(Goal of the exercise): For the material that follows, list every line containing the word "articles".

(Data to process):
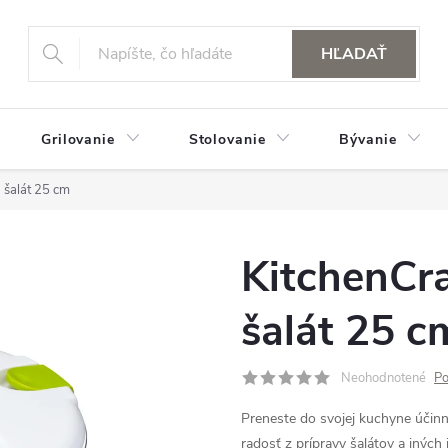
HĽADAŤ
Grilovanie
Stolovanie
Bývanie
 šalát 25 cm
KitchenCra
šalát 25 c
Neohodnotené
Po
Preneste do svojej kuchyne účinný
radosť z prípravy šalátov a inýc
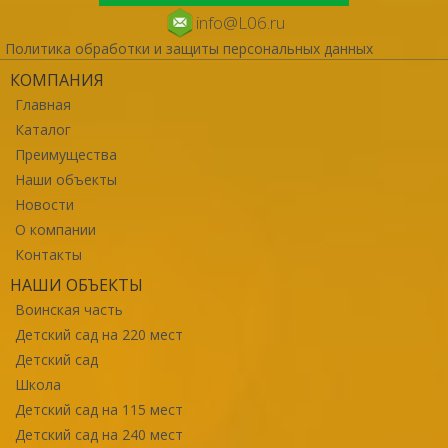
info@L06.ru
Политика обработки и защиты персональных данных
КОМПАНИЯ
Главная
Каталог
Преимущества
Наши объекты
Новости
О компании
Контакты
НАШИ ОБЪЕКТЫ
Воинская часть
Детский сад на 220 мест
Детский сад
Школа
Детский сад на 115 мест
Детский сад на 240 мест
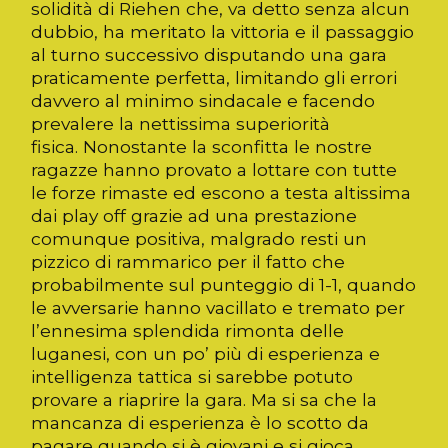
solidità di Riehen che, va detto senza alcun
dubbio, ha meritato la vittoria e il passaggio
al turno successivo disputando una gara
praticamente perfetta, limitando gli errori
davvero al minimo sindacale e facendo
prevalere la nettissima superiorità
fisica. Nonostante la sconfitta le nostre
ragazze hanno provato a lottare con tutte
le forze rimaste ed escono a testa altissima
dai play off grazie ad una prestazione
comunque positiva, malgrado resti un
pizzico di rammarico per il fatto che
probabilmente sul punteggio di 1-1, quando
le avversarie hanno vacillato e tremato per
l’ennesima splendida rimonta delle
luganesi, con un po’ più di esperienza e
intelligenza tattica si sarebbe potuto
provare a riaprire la gara. Ma si sa che la
mancanza di esperienza è lo scotto da
pagare quando si è giovani e si gioca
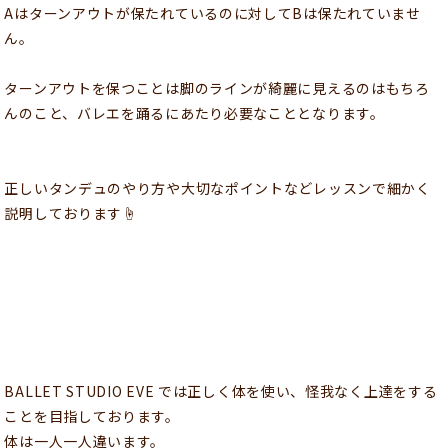
Aはターンアウトが保たれているのに対してBは保たれていませ
ん。
ターンアウトを保つことは脚のラインが綺麗に見えるのはもちろ
んのこと、バレエを踊るにあたり必要なこととなります。
正しいタンデュのやり方や大切なポイントなどレッスンで細かく
説明しております☝️
BALLET STUDIO EVE では正しく体を使い、怪我なく上達をする
ことを目指しております。
体は一人一人違います。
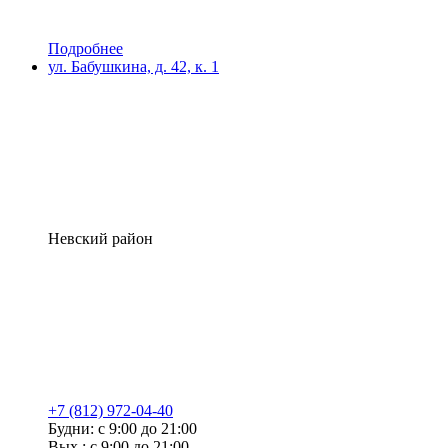
Подробнее
ул. Бабушкина, д. 42, к. 1
Невский район
+7 (812) 972-04-40
Будни: с 9:00 до 21:00
Вых.: с 9:00 до 21:00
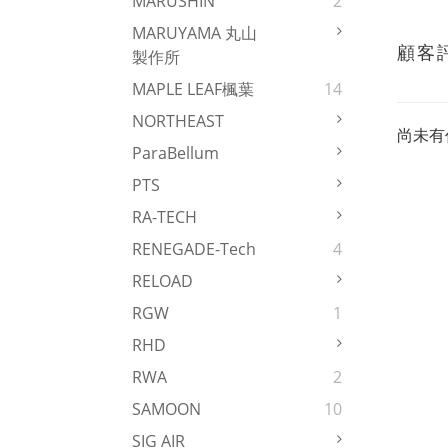
MARUSHIN
2
MARUYAMA 丸山
顧客
製作所
MAPLE LEAF楓葉
14
NORTHEAST
尚未有
ParaBellum
PTS
RA-TECH
RENEGADE-Tech
4
RELOAD
RGW
1
RHD
RWA
2
SAMOON
10
SIG AIR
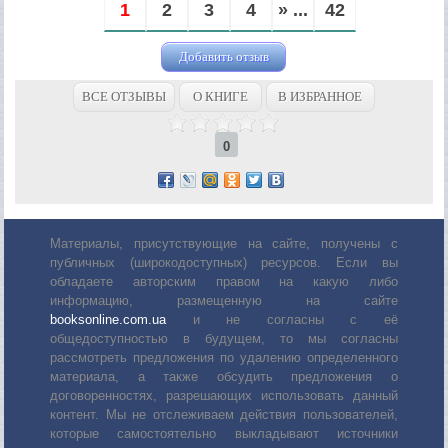
1
2
3
4
» ...
42
Добавить отзыв
ВСЕ ОТЗЫВЫ
О КНИГЕ
В ИЗБРАННОЕ
0
Материалы, присутствующие на сайте, получены с
публичных (широкодоступных) ресурсов. Если вы
обладаете авторским правом на какую либо
информацию, размещенную на сайте
booksonline.com.ua
и не согласны с её
общедоступностью в будущем, то мы согласны
рассмотреть предложения по удалению определенного
материала, а также обсудить предложения о
договоренностях, разрешающих использовать данный
контент. Мы не отслеживаем действия пользователей,
которые самостоятельно выкладывают источники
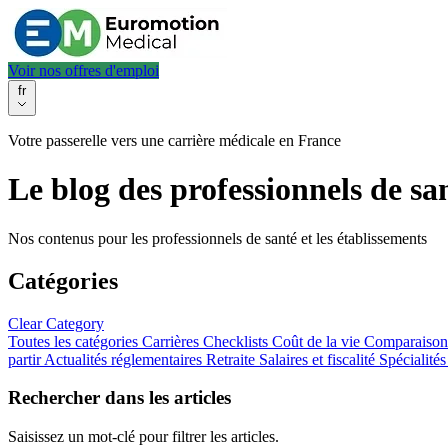
Voir nos offres d'emploi
fr
Votre passerelle vers une carrière médicale en France
Le blog des professionnels de sa
Nos contenus pour les professionnels de santé et les établissements
Catégories
Clear Category
Toutes les catégories
Carrières
Checklists
Coût de la vie
Comparaison
partir
Actualités réglementaires
Retraite
Salaires et fiscalité
Spécialité
Rechercher dans les articles
Saisissez un mot-clé pour filtrer les articles.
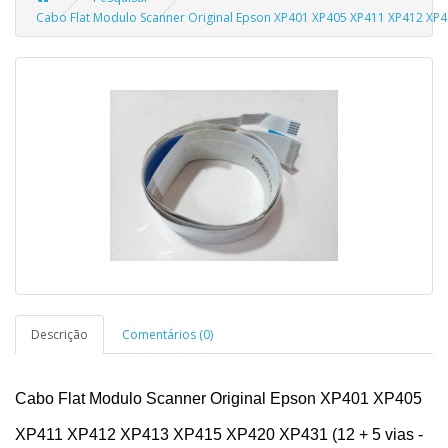
Cabo Flat Modulo Scanner Original Epson XP401 XP405 XP411 XP412 XP41
Descrição
Comentários (0)
Cabo Flat Modulo Scanner Original Epson XP401 XP405
XP411 XP412 XP413 XP415 XP420 XP431 (12 + 5 vias -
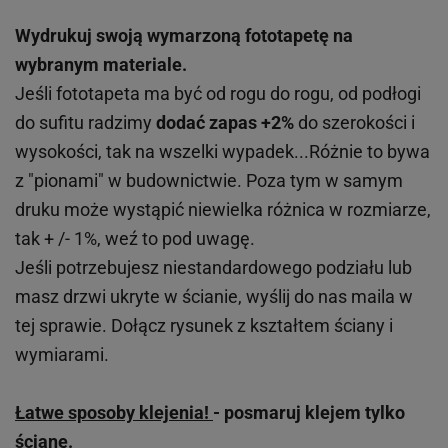
Wydrukuj swoją wymarzoną fototapetę na
wybranym materiale.
Jeśli fototapeta ma być od rogu do rogu, od podłogi
do sufitu radzimy
dodać zapas +2%
do szerokości i
wysokości, tak na wszelki wypadek...Różnie to bywa
z "pionami" w budownictwie. Poza tym w samym
druku może wystąpić niewielka różnica w rozmiarze,
tak + /- 1%, weź to pod uwagę.
Jeśli potrzebujesz niestandardowego podziału lub
masz drzwi ukryte w ścianie, wyślij do nas maila w
tej sprawie. Dołącz rysunek z kształtem ściany i
wymiarami.
Łatwe sposoby klejenia!
- posmaruj klejem tylko
ścianę.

(Task output):
Rechercher dans les articles
Saisissez un mot-clé pour filtrer les articles.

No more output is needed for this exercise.